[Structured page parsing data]

◆ ◆ ◆ ◆

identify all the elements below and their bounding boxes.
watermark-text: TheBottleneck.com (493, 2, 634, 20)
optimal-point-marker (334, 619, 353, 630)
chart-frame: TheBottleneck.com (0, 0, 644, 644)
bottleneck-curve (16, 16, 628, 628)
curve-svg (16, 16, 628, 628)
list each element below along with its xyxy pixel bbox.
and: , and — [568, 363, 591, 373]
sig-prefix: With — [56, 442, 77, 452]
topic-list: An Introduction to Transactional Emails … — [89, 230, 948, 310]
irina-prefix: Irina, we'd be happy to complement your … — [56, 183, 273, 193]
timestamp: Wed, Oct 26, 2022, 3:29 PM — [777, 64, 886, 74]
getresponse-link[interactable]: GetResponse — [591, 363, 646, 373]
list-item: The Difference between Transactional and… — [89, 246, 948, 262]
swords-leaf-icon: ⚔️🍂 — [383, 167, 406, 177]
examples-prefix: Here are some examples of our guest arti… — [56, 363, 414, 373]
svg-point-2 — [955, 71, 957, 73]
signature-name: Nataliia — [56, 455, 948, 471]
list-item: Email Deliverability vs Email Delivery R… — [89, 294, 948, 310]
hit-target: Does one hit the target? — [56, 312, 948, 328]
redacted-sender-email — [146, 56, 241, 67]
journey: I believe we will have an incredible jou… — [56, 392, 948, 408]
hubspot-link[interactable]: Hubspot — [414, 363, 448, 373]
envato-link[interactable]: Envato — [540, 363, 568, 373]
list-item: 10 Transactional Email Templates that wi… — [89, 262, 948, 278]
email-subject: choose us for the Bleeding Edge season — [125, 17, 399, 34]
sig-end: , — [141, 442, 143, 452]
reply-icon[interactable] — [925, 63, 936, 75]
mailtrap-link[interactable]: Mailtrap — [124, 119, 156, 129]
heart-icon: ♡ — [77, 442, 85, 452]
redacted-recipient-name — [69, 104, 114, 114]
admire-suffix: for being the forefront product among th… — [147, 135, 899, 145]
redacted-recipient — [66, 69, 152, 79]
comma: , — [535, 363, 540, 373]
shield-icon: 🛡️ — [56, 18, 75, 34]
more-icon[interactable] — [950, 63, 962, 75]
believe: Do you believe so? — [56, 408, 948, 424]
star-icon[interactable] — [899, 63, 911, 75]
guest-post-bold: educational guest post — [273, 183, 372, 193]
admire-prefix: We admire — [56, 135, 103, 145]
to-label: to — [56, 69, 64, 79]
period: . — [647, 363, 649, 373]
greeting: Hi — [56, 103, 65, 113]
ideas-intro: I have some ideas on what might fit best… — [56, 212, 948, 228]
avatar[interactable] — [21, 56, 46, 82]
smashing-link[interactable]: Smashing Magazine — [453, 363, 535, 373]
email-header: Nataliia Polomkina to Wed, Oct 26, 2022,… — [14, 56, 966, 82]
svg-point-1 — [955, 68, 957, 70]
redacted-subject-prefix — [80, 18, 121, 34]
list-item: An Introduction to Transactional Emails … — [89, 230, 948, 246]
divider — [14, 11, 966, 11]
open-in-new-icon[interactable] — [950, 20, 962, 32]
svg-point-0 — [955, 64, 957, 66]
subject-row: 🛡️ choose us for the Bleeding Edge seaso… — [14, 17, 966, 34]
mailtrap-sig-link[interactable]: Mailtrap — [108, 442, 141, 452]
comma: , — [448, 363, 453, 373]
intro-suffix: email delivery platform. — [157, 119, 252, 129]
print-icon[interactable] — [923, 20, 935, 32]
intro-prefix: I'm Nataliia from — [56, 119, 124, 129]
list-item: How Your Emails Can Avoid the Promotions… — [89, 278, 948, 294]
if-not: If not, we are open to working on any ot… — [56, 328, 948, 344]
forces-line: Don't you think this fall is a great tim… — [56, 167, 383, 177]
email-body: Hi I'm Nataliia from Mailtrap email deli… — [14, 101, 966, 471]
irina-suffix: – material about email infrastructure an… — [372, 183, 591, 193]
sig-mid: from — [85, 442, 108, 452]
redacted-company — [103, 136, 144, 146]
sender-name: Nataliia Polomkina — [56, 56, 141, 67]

◆ ◆ ◆ ◆

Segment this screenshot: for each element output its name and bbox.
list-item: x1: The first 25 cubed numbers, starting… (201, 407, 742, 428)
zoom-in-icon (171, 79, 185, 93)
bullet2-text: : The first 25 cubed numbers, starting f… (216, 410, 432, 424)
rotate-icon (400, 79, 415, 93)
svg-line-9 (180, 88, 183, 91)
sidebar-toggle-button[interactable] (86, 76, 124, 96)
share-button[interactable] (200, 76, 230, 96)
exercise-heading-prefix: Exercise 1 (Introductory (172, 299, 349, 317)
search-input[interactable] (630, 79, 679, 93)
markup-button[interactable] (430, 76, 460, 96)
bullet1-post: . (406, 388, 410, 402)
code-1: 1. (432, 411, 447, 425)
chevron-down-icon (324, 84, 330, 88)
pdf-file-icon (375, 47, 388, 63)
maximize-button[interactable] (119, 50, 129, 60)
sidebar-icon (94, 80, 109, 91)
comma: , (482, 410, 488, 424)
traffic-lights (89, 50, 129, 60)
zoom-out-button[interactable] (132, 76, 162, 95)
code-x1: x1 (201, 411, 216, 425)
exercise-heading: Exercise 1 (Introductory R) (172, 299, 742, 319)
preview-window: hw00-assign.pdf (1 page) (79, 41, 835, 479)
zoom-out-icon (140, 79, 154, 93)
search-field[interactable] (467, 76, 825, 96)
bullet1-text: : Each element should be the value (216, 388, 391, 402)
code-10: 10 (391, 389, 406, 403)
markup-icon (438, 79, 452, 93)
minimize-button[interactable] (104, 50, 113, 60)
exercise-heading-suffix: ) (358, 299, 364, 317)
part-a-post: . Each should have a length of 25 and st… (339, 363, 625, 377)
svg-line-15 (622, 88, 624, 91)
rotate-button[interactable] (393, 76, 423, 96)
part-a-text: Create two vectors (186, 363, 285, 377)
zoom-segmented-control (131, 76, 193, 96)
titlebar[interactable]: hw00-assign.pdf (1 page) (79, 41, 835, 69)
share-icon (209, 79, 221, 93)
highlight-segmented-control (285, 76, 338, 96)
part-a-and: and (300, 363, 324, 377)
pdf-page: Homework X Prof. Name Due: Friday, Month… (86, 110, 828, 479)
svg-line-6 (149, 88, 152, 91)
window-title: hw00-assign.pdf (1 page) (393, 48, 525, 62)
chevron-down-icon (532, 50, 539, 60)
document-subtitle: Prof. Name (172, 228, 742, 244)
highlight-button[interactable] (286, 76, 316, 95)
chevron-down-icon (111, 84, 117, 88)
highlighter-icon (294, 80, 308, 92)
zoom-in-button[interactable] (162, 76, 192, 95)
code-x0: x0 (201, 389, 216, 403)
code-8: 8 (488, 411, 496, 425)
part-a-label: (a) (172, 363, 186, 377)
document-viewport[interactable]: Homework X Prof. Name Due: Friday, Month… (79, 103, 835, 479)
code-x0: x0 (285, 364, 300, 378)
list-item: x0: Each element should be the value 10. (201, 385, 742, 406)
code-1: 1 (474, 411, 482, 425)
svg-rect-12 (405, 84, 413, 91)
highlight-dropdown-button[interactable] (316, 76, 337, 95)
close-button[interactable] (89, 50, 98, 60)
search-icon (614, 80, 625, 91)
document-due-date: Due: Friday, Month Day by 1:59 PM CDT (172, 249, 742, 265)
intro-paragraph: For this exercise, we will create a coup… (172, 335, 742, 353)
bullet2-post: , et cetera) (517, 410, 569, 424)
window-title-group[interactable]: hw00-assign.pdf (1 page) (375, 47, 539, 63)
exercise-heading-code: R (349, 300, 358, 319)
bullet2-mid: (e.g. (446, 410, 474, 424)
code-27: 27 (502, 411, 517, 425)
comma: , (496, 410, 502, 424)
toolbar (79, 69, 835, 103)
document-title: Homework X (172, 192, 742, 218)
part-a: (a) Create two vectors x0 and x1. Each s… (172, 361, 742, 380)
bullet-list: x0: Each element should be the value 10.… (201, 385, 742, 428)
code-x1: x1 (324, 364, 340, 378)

◆ ◆ ◆ ◆

▸ Requirement
In the records above, find each line with the word "part" and copy it.

▸ Your solution
part-a-post: . Each should have a length of 25 and st… (339, 363, 625, 377)
part-a-text: Create two vectors (186, 363, 285, 377)
part-a-and: and (300, 363, 324, 377)
part-a-label: (a) (172, 363, 186, 377)
part-a: (a) Create two vectors x0 and x1. Each s… (172, 361, 742, 380)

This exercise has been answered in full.